Adolescência, essa bela, e de certa forma repulsiva fase. Existirá melhor forma de conseguir entrar nela do que com a ajuda de uma câmara? Não faz diferença se são Palestinas, Congolesas ou Belgas, atualmente é em frente a uma objetiva (usualmente a do telemóvel) que raparigas de 14 anos experimentam e descartam, reunindo em pequenos amontoados abandonados, uma série de identidades, tal como fazem com a roupa em frente ao espelho do seu roupeiro. Elas olham para si mesmas, mostram-se, experimentam e voltam a repetir.

Através deste encenado, documentário performativo, Bénédicte Vanderreydt investiga o que vê, como um complexo conjunto de espelhos onde perdemos a noção de quem está a observar e de quem está a ser observado.

Elas criam um subtil jogo de espelhos: um grupo de raparigas tiram fotografias num telhado, numa piscina, no meio dos corredores da escola, assim como fazem todos os dias, talvez até todos os minutos. Mas a heroína olha para o fotógrafo, e deste modo para o espetador, como se quisesse dizer: “Olha, esta é a minha vida.” Ela dá-nos uma lição, mostrando ousadamente que não se deixa enganar por um circo orquestrado por outros, nem por uma imagem composta pelo fotógrafo; deste modo ela reconquista o poder. E não é em torno disto que a adolescência se move, querer desesperadamente pertencer ao grupo e ao mesmo tempo querer saltar fora? Na banda sonora que complementa as imagens, ouvimo-las falar umas a seguir às outras. A que diz que vive “numa prisão ao ar livre” (r’ua), a que sonha com “uma vida melhor na Europa” (Loraine), a que reclama das pessoas assumindo que tem “uma vidinha perfeita” mas que vive sufocada por ela (Valentine). Não é apenas o aprisionamento que as une: claro que os seus quartos são semelhantes; tal como o comportamento desgastado que encontramos por vezes; e principalmente o seu à vontade em frente à câmara. As situações são certamente teatrais, as poses combinadas, mas existe uma natural, inegável verdade que se faz notar.

Elisabeth Franck-Dumas

Bénédicte Vanderreydt

Bénédicte Vanderreydt começou a interessar-se pela fotografia no início da sua juventude. Mais tarde aprofundou o seu conhecimento nesta arte na Gobelins School em Paris. Nessa altura, ela tendia para o retrato e foi assim que se ancorou nesta disciplina.

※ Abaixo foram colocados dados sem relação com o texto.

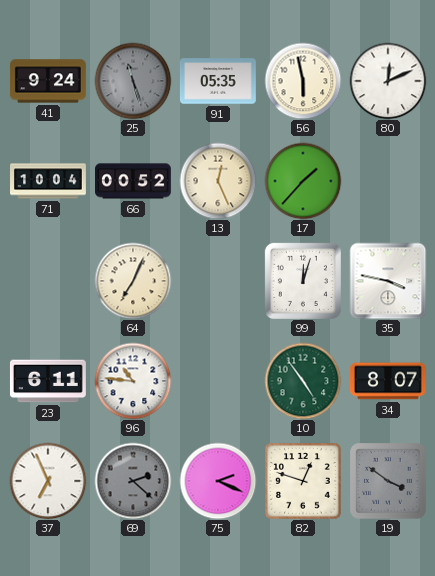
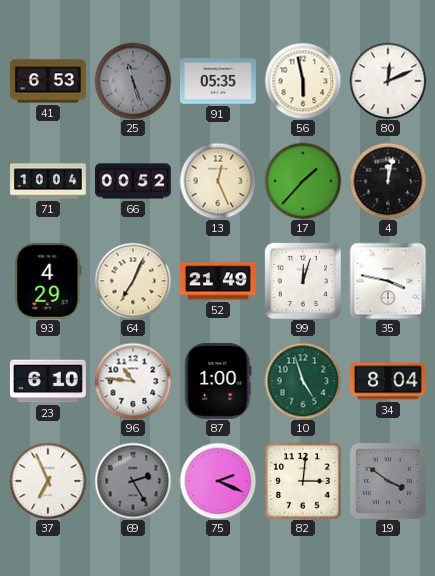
41: 9:24 -> 6:53
4: none -> 12:02
93: none -> 4:29
52: none -> 21:49
23: 6:11 -> 6:10
87: none -> 1:00
10: 4:54 -> 4:57
34: 8:07 -> 8:04
69: 2:22 -> 2:25
82: 12:48 -> 3:01
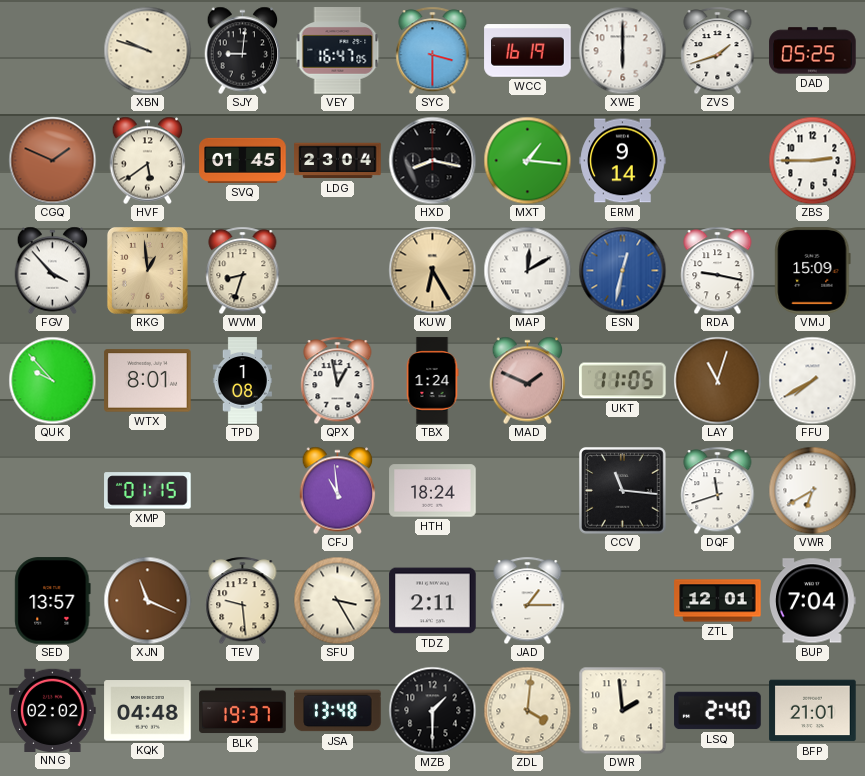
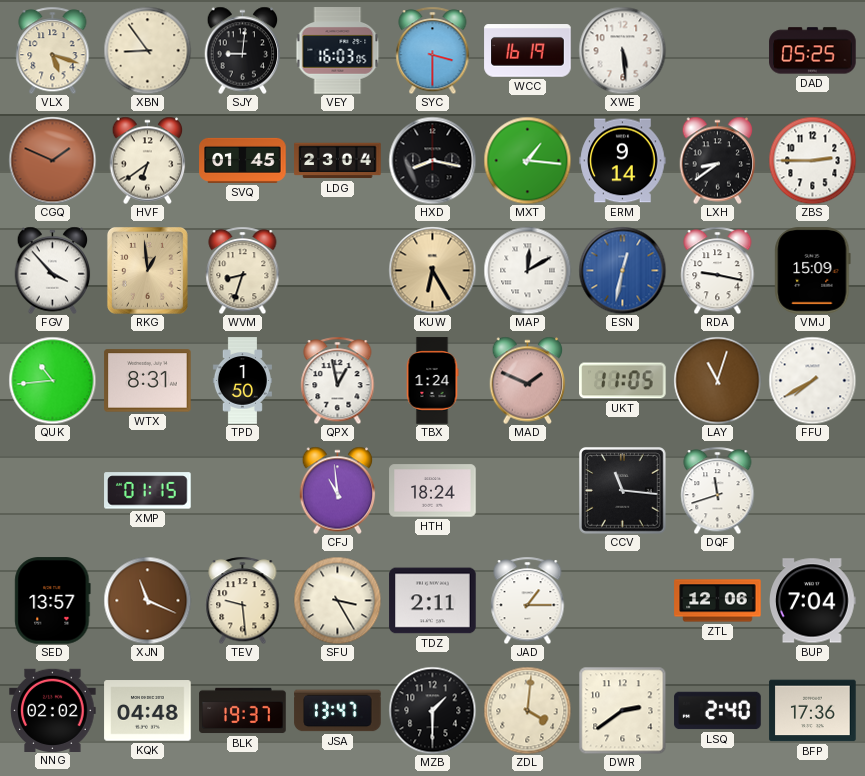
VLX: none -> 5:18
XBN: 9:48 -> 8:54
VEY: 16:47 -> 16:03
XWE: 6:00 -> 5:29
ZVS: 1:42 -> none
HVF: 5:39 -> 6:39
LXH: none -> 8:39
QUK: 9:53 -> 10:44
WTX: 8:01 -> 8:31
TPD: 1:08 -> 1:50
VWR: 6:40 -> none
ZTL: 12:01 -> 12:06
JSA: 13:48 -> 13:47
DWR: 1:59 -> 2:39
BFP: 21:01 -> 17:36
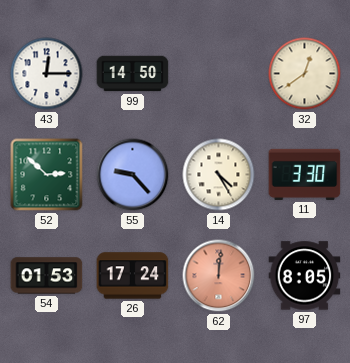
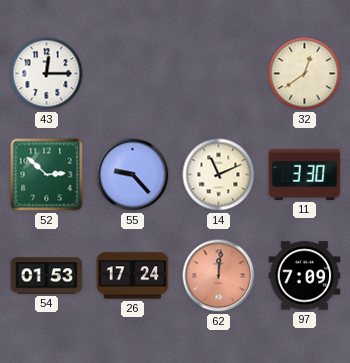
99: 14:50 -> none
14: 4:25 -> 11:11
97: 8:05 -> 7:09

Nos últimos três anos Vanderreydt tem vindo a refletir sobre narração e tem desenvolvido a sua série, I am 14, entre outros trabalhos. Nesta série aborda o tema da adolescência. Possui um mestrado em Comunicação e Media realizado em Bruxelas, e estudou teatro na escola de artes interpretativas Xavier Gratacós, em Barcelona.

Desenvolve simultaneamente uma carreira artística no palco, rádio e em outros meios de comunicação.

Estas três diferentes abordagens influenciam continuamente a sua pesquisa e o seu trabalho artístico.